Boxer, then a Marin County supervisor, was elected to the United States House of Representatives in 1982, succeeding John Burton. Her slogan was "Barbara Boxer Gives a Damn". In the House, she represented for five terms. She narrowly won her first election with 52 percent of the vote, but easily won re-election in her subsequent races.

Boxer was a member of the original Select Committee on Children, Youth, and Families that was established in 1983. She sat on the Armed Services committee throughout her tenure in the House.

In 1992, Boxer was implicated in the House banking scandal, which revealed that more than 450 congressional representatives and aides, herself included, wrote overdraft checks covered by the House Bank's overdraft protection. In a statement, Boxer said, "In painful retrospect, I clearly should have paid more attention to my account". She wrote a $15 check to the Deficit Reduction Fund for each of her 87 overdrafts.

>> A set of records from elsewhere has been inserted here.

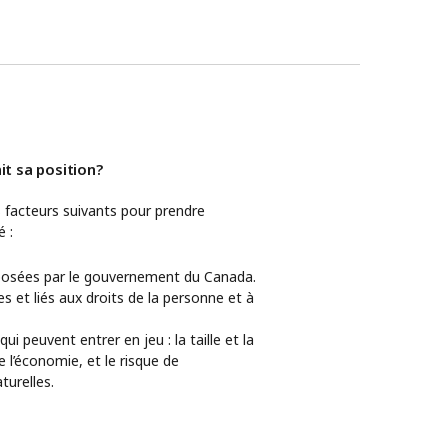
t sa position?
facteurs suivants pour prendre
 :
posées par le gouvernement du Canada.
es et liés aux droits de la personne et à
ui peuvent entrer en jeu : la taille et la
de l’économie, et le risque de
turelles.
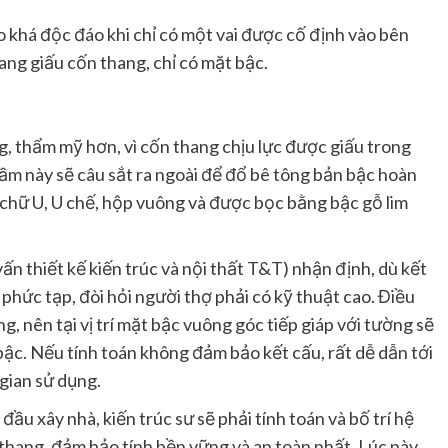
o khá độc đáo khi chỉ có một vai được cố định vào bên
ang giấu cốn thang, chỉ có mặt bậc.
g, thẩm mỹ hơn, vì cốn thang chịu lực được giấu trong
m này sẽ câu sắt ra ngoài để đổ bê tông bản bậc hoàn
 chữ U, U chế, hộp vuông và được bọc bằng bậc gỗ lim
n thiết kế kiến trúc và nội thất T&T) nhận định, dù kết
phức tạp, đòi hỏi người thợ phải có kỹ thuật cao. Điều
, nên tại vị trí mặt bậc vuông góc tiếp giáp với tường sẽ
 bậc. Nếu tính toán không đảm bảo kết cấu, rất dễ dẫn tới
gian sử dụng.
ầu xây nhà, kiến trúc sư sẽ phải tính toán và bố trí hệ
 thang, đảm bảo tính bền vững và an toàn nhất. Lúc này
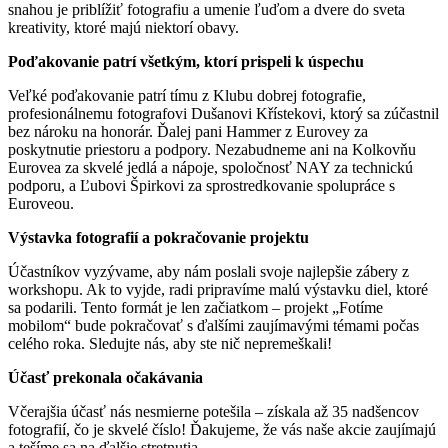
snahou je priblížiť fotografiu a umenie ľuďom a dvere do sveta
kreativity, ktoré majú niektorí obavy.
Poďakovanie patrí všetkým, ktorí prispeli k úspechu
Veľké poďakovanie patrí tímu z Klubu dobrej fotografie,
profesionálnemu fotografovi Dušanovi Křístekovi, ktorý sa zúčastnil
bez nároku na honorár. Ďalej pani Hammer z Eurovey za
poskytnutie priestoru a podpory. Nezabudneme ani na Kolkovňu
Eurovea za skvelé jedlá a nápoje, spoločnosť NAY za technickú
podporu, a Ľubovi Špirkovi za sprostredkovanie spolupráce s
Euroveou.
Výstavka fotografií a pokračovanie projektu
Účastníkov vyzývame, aby nám poslali svoje najlepšie zábery z
workshopu. Ak to vyjde, radi pripravíme malú výstavku diel, ktoré
sa podarili. Tento formát je len začiatkom – projekt „Fotíme
mobilom“ bude pokračovať s ďalšími zaujímavými témami počas
celého roka. Sledujte nás, aby ste nič nepremeškali!
Účasť prekonala očakávania
Včerajšia účasť nás nesmierne potešila – získala až 35 nadšencov
fotografií, čo je skvelé číslo! Ďakujeme, že vás naše akcie zaujímajú
a tešíme sa na ďalšie stretnutia.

In 1991, during the Anita Hill Senate hearings, where Hill accused U.S. Supreme Court nominee Clarence Thomas of sexual harassment, Boxer led a group of women House members to the Senate Judiciary Committee, demanding that the all-white, all-male Committee of Senators take Hill's charges seriously.

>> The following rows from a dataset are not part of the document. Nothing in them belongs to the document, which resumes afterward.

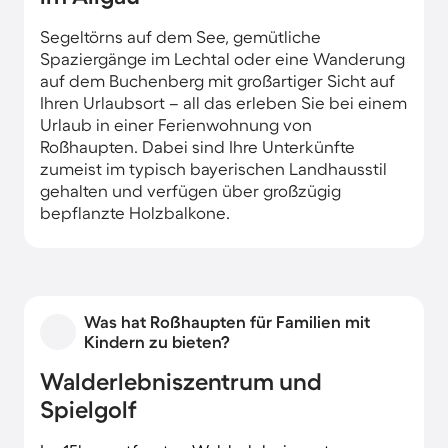
Segeltörns auf dem See, gemütliche
Spaziergänge im Lechtal oder eine Wanderung
auf dem Buchenberg mit großartiger Sicht auf
Ihren Urlaubsort – all das erleben Sie bei einem
Urlaub in einer Ferienwohnung von
Roßhaupten. Dabei sind Ihre Unterkünfte
zumeist im typisch bayerischen Landhausstil
gehalten und verfügen über großzügig
bepflanzte Holzbalkone.
Was hat Roßhaupten für Familien mit
Kindern zu bieten?
Walderlebniszentrum und
Spielgolf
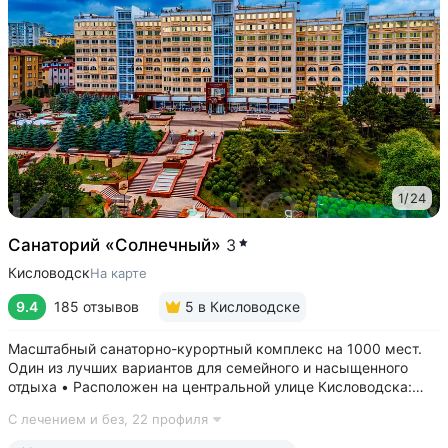
1
/
24
Санаторий «Солнечный»
3
Кисловодск
На карте
9.4
185 отзывов
5
в Кисловодске
Масштабный санаторно-курортный комплекс на 1000 мест.
Один из лучших вариантов для семейного и насыщенного
отдыха • Расположен на центральной улице Кисловодска:
рядом цирк, до Курортного бульвара можно дойти
С лечением и без,
22 профиля
за 15 минут • Бесплатный трансфер до Курортного парка
и основных достопримечательностей...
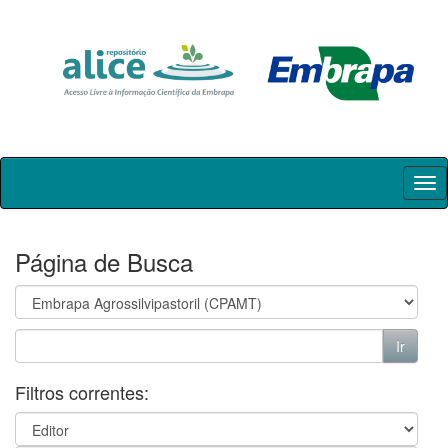
Skip
navigation
Página de Busca
Filtros correntes:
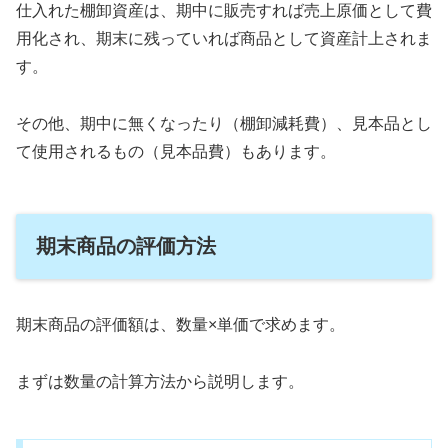
仕入れた棚卸資産は、期中に販売すれば売上原価として費
用化され、期末に残っていれば商品として資産計上されま
す。
その他、期中に無くなったり（棚卸減耗費）、見本品とし
て使用されるもの（見本品費）もあります。
期末商品の評価方法
期末商品の評価額は、数量×単価で求めます。
まずは数量の計算方法から説明します。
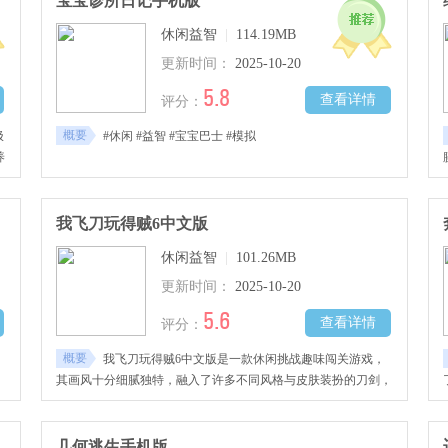
宝宝诊所日记手机版
强，感兴趣的玩家千万不要错过哦！
休闲益智
|
114.19MB
更新时间：
2025-10-20
5.8
查看详情
评分：
概要
极
#休闲 #益智 #宝宝巴士 #模拟
养
变
果
大
我飞刀玩得贼6中文版
休闲益智
|
101.26MB
更新时间：
2025-10-20
5.6
查看详情
评分：
概要
我飞刀玩得贼6中文版是一款休闲挑战趣味闯关游戏，
，
其画风十分细腻独特，融入了许多不同风格与皮肤装扮的刀剑，
变
在每一个关卡中进行挑战，发挥玩家的操作技巧与反应能力，操
能
控飞刀在旋转的圆球中插入其中，让小圆球全部插满小刀，完成
孩
任务顺利通关，难度也是层层叠加的，十分具有挑战性，感兴趣
几何逃生手机版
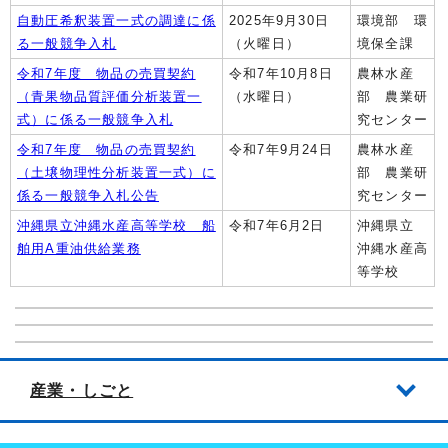
自動圧希釈装置一式の調達に係
2025年9月30日
環境部 環
る一般競争入札
（火曜日）
境保全課
令和7年度 物品の売買契約
令和7年10月8日
農林水産
（青果物品質評価分析装置一
（水曜日）
部 農業研
式）に係る一般競争入札
究センター
令和7年度 物品の売買契約
令和7年9月24日
農林水産
（土壌物理性分析装置一式）に
部 農業研
係る一般競争入札公告
究センター
沖縄県立沖縄水産高等学校 船
令和7年6月2日
沖縄県立
舶用A重油供給業務
沖縄水産高
等学校
産業・しごと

==U.S. Senator (1993–2017)==

===Elections===

Four-term incumbent Democratic Senator Alan Cranston did not seek re-election in 1992. Boxer opted to run for Senate. In what was billed as the "Year of the Woman", Boxer beat fellow Rep. Mel Levine and Lieutenant Governor Leo McCarthy in the Democratic primary, winning 44% of the vote. In the general election, Boxer defeated Republican Bruce Herschensohn by 4.9%. A last-minute revelation that Herschensohn had patronized a strip club at least partially affected the outcome. In 1998, Boxer won a second term, beating sitting California State Treasurer Matt Fong by 10.1% of the vote. In 2004, after facing no primary opposition, Boxer defeated Republican candidate Bill Jones, the former California Secretary of State, by 20%. In 2010, Boxer defeated Republican candidate Carly Fiorina, former chief executive officer of Hewlett-Packard, by 10%. Boxer did not seek re-election in 2016.

===Committees===

- Committee on Commerce, Science, and Transportation
  - Subcommittee on Aviation Operations, Safety, and Security
  - Subcommittee on Consumer Protection, Product Safety, and Insurance
  - Subcommittee on Oceans, Atmosphere, Fisheries, and Coast Guard
  - Subcommittee on Surface Transportation and Merchant Marine Infrastructure, Safety, and Security
  - Subcommittee on Science and Space
- Committee on Environment and Public Works (Ranking Member)
- Committee on Foreign Relations
  - Subcommittee on Near Eastern and South and Central Asian Affairs
  - Subcommittee on East Asian and Pacific Affairs
  - Subcommittee on International Operations and Organizations, Human Rights, Democracy and Global Women's Issues (Chair)
  - Subcommittee on International Development and Foreign Assistance, Economic Affairs, and International Environmental Protection
- Select Committee on Ethics (Vice Chair)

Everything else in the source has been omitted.